The exact scanning command for a RTL-SDR should be something along the lines of:
rtl_fm -s 22050 -l 10 \
-f 466006250 -f 446018750 -f 446031250 -f 446043750 -f 446056250 -f 446068750 -f 446081250 -f 446093750 \
-f 466106250 -f 446118750 -f 446131250 -f 446143750 -f 446156250 -f 446168750 -f 446181250 -f 446193750
Which will rapidly scan all the frequencies (-f) and lock on to one as long as
it passes the squelch level (-l). Fidget a bit with the level depending on how
much noise you get, and remove frequencies that are polluted by noise as well.
# The Voyeur & The Watcher
This gets into a more philosophical argument about privacy. To an extent, it should be common knowledge that whenever you emit on the air, anybody with a receiver will potentially pick your signal up and, unless you are a cop or the military, you are not allowed to encrypt it. On the other paw, i was also a kid with a walkie-talkie playing with friends, and it makes me queasy to know that sometimes, the voices i pick up when scanning the 16 channels of PMR446 are children. This whole dynamic is true of most frequencies in fact. As a listener, you are in a position where you observe signals that are most often explicitly put over the radio by people who intend for anyone who can to pick them up. Amateur radio bands are made to be listened to by hams and non-hams. Commercial FM radio is expected to be listened to by a wide audience, and so is AM radio in countries that still emit it (or via Skywave, a topic for a later article).
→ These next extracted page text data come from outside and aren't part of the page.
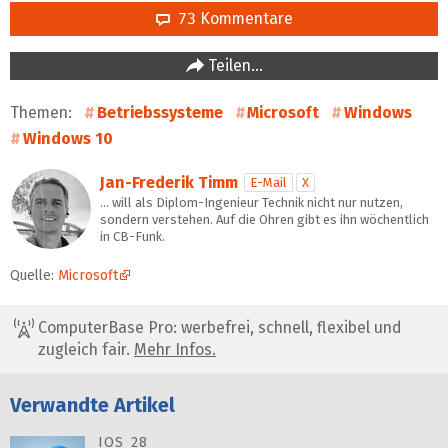
73 Kommentare
Teilen…
Themen:
Betriebssysteme
Microsoft
Windows
Windows 10
Jan-Frederik Timm
E-Mail
X
… will als Diplom-Ingenieur Technik nicht nur nutzen,
sondern verstehen. Auf die Ohren gibt es ihn wöchentlich
in CB-Funk.
Quelle:
Microsoft
ComputerBase Pro: werbefrei, schnell, flexibel und
zugleich fair.
Mehr Infos.
Verwandte Artikel
IOS 28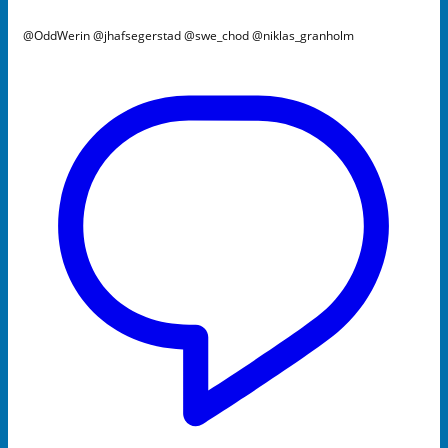
@OddWerin @jhafsegerstad @swe_chod @niklas_granholm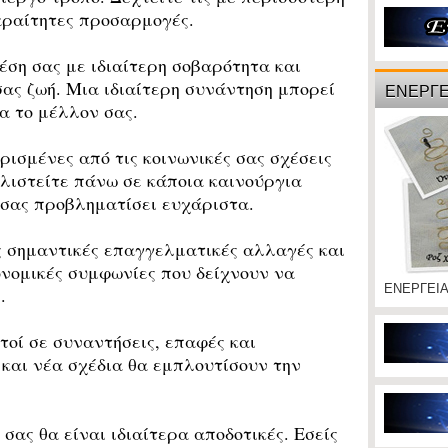
παραίτητες προσαρμογές.
ση σας με ιδιαίτερη σοβαρότητα και
σας ζωή. Μια ιδιαίτερη συνάντηση μπορεί
ΕΝΕΡΓΕ
α το μέλλον σας.
σμένες από τις κοινωνικές σας σχέσεις
λιστείτε πάνω σε κάποια καινούργια
 σας προβληματίσει ευχάριστα.
 σημαντικές επαγγελματικές αλλαγές και
νομικές συμφωνίες που δείχνουν να
ΕΝΕΡΓΕΙ
.
οί σε συναντήσεις, επαφές και
 και νέα σχέδια θα εμπλουτίσουν την
ς θα είναι ιδιαίτερα αποδοτικές. Εσείς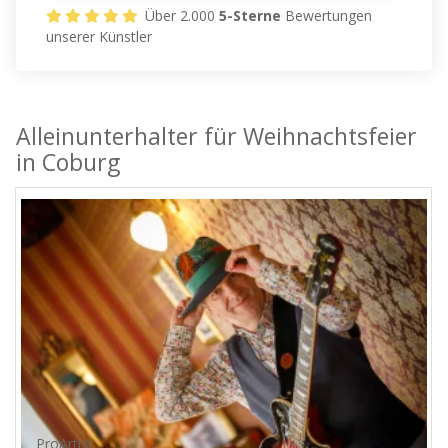
Über 2.000
5-Sterne
Bewertungen
unserer Künstler
Alleinunterhalter für Weihnachtsfeier
in Coburg
ProArtist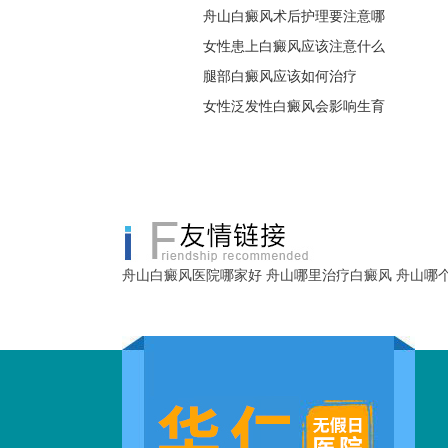
舟山白癜风术后护理要注意哪
女性患上白癜风应该注意什么
腿部白癜风应该如何治疗
女性泛发性白癜风会影响生育
舟山白癜风医院哪家好
舟山哪里治疗白癜风
舟山哪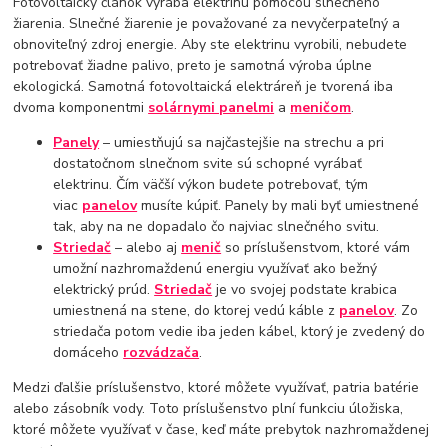
Fotovoltaický článok vyrába elektrinu pomocou slnečného
žiarenia. Slnečné žiarenie je považované za nevyčerpateľný a
obnoviteľný zdroj energie. Aby ste elektrinu vyrobili, nebudete
potrebovať žiadne palivo, preto je samotná výroba úplne
ekologická. Samotná fotovoltaická elektráreň je tvorená iba
dvoma komponentmi
solárnymi panelmi
a
meničom
.
Panely
– umiestňujú sa najčastejšie na strechu a pri
dostatočnom slnečnom svite sú schopné vyrábať
elektrinu. Čím väčší výkon budete potrebovať, tým
viac
panelov
musíte kúpiť. Panely by mali byť umiestnené
tak, aby na ne dopadalo čo najviac slnečného svitu.
Striedač
– alebo aj
menič
so príslušenstvom, ktoré vám
umožní nazhromaždenú energiu využívať ako bežný
elektrický prúd.
Striedač
je vo svojej podstate krabica
umiestnená na stene, do ktorej vedú káble z
panelov
. Zo
striedača potom vedie iba jeden kábel, ktorý je zvedený do
domáceho
rozvádzača
.
Medzi ďalšie príslušenstvo, ktoré môžete využívať, patria batérie
alebo zásobník vody. Toto príslušenstvo plní funkciu úložiska,
ktoré môžete využívať v čase, keď máte prebytok nazhromaždenej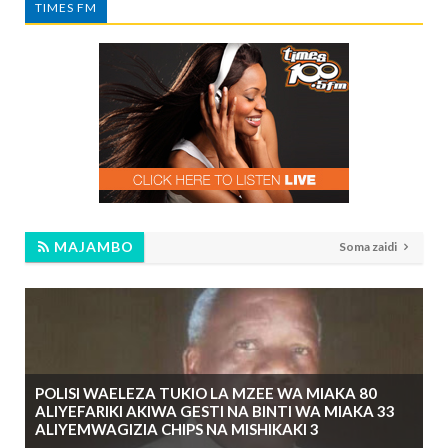
TIMES FM
MAJAMBO
Soma zaidi
POLISI WAELEZA TUKIO LA MZEE WA MIAKA 80
ALIYEFARIKI AKIWA GESTI NA BINTI WA MIAKA 33
ALIYEMWAGIZIA CHIPS NA MISHIKAKI 3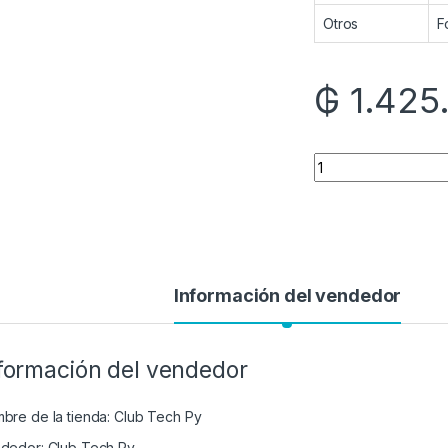
Otros
F
₲
1.425
Quantity
Información del vendedor
formación del vendedor
bre de la tienda:
Club Tech Py
dedor:
Club Tech Py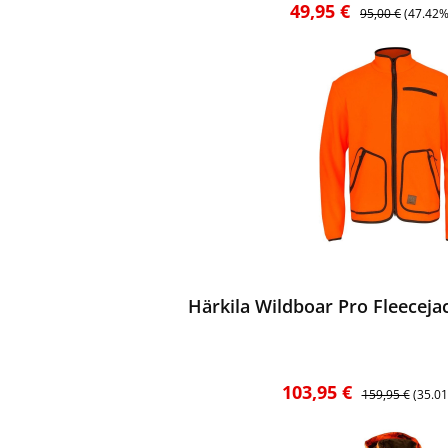
Verkaufspreis:
Regulärer Preis:
49,95 €
95,00 €
(47.42%
ewerten
Härkila Wildboar Pro Fleeceja
Verkaufspreis:
Regulärer Preis
103,95 €
159,95 €
(35.0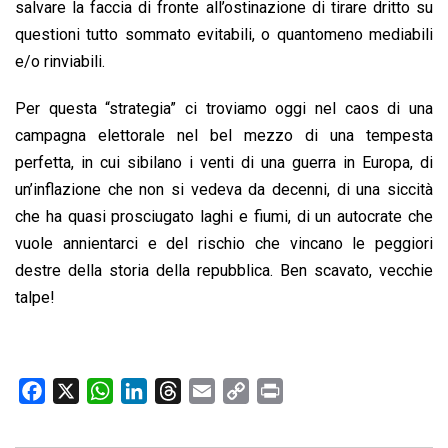
salvare la faccia di fronte all’ostinazione di tirare dritto su
questioni tutto sommato evitabili, o quantomeno mediabili
e/o rinviabili.
Per questa “strategia” ci troviamo oggi nel caos di una
campagna elettorale nel bel mezzo di una tempesta
perfetta, in cui sibilano i venti di una guerra in Europa, di
un’inflazione che non si vedeva da decenni, di una siccità
che ha quasi prosciugato laghi e fiumi, di un autocrate che
vuole annientarci e del rischio che vincano le peggiori
destre della storia della repubblica. Ben scavato, vecchie
talpe!
F
X
W
L
T
E
C
P
a
h
i
h
m
o
r
c
a
n
r
a
p
i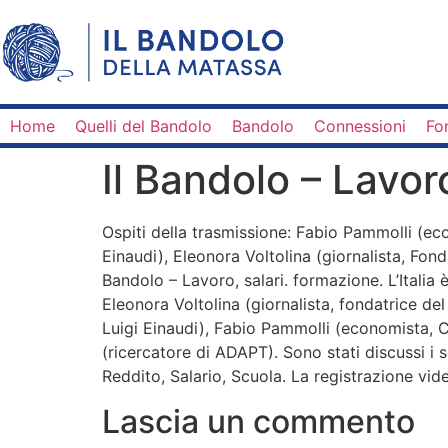
Home
Quelli del Bandolo
Bandolo
Connessioni
Fo
Il Bandolo – Lavoro
Ospiti della trasmissione: Fabio Pammolli (e
Einaudi), Eleonora Voltolina (giornalista, Fon
Bandolo – Lavoro, salari. formazione. L’Italia
Eleonora Voltolina (giornalista, fondatrice d
Luigi Einaudi), Fabio Pammolli (economista, 
(ricercatore di ADAPT). Sono stati discussi i
Reddito, Salario, Scuola. La registrazione vid
Lascia un commento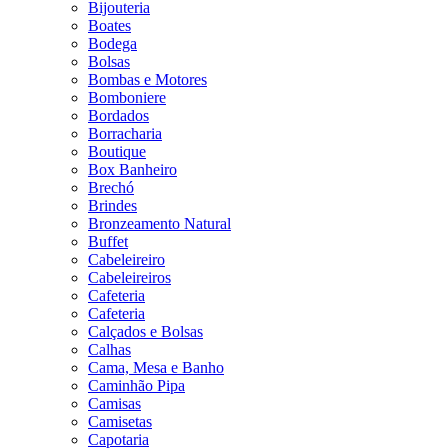
Bijouteria
Boates
Bodega
Bolsas
Bombas e Motores
Bomboniere
Bordados
Borracharia
Boutique
Box Banheiro
Brechó
Brindes
Bronzeamento Natural
Buffet
Cabeleireiro
Cabeleireiros
Cafeteria
Cafeteria
Calçados e Bolsas
Calhas
Cama, Mesa e Banho
Caminhão Pipa
Camisas
Camisetas
Capotaria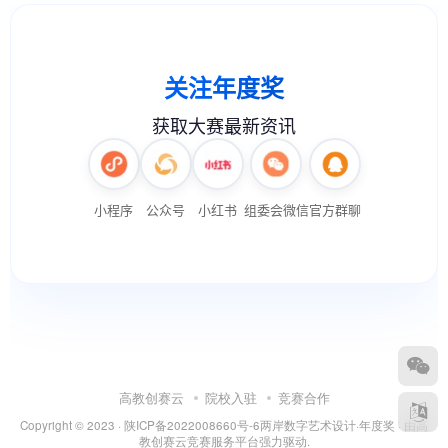
高教创赛云
院校入驻
竞赛合作
Copyright © 2023 ·
陕ICP备2022008660号-6
两岸数字艺术设计·年度奖
· 由
高
教创赛云竞赛服务平台
强力驱动.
Pager protocols (another topic for an upcoming article) are also transmitted and repeated over the air, but, from my experience, some people who use that are not as worried as they (perhaps) should about who can see what goes on it. Listening to the airwaves might be a form of weird expensive voyeurism, but, to an extent, a lot of people who voluntarily emit on the airwaves are themselves exhibitionists.
PMR446 was, when i wrote the first draft of this article, one of the most common bands i scan, because whenever you go to any densely populated area or facility where people will need to communicate over short-to-medium distances simply, there will be walkie-talkies. Private security, airports train stations, you get it. There's a weird feeling in knowing what is happening around you in the backrooms, though the law compels you not to act upon it (as you are not the intended recipient). Sometimes, i stay on the same channel and listen to two guys talking for half an hour about everything or nothing. Often, though, when i clearly feel that the people involved have no idea anyone can listen to them, i just.. go listen to somewhere else.
# Conclusion
PMR446 is not the end-all-be-all of portable mobile radios. In fact, in an upcoming post, i will discuss another PMR protocol, fully digital this time, that was standardized in Europe: Terrestrial Trunked Radio (TETRA).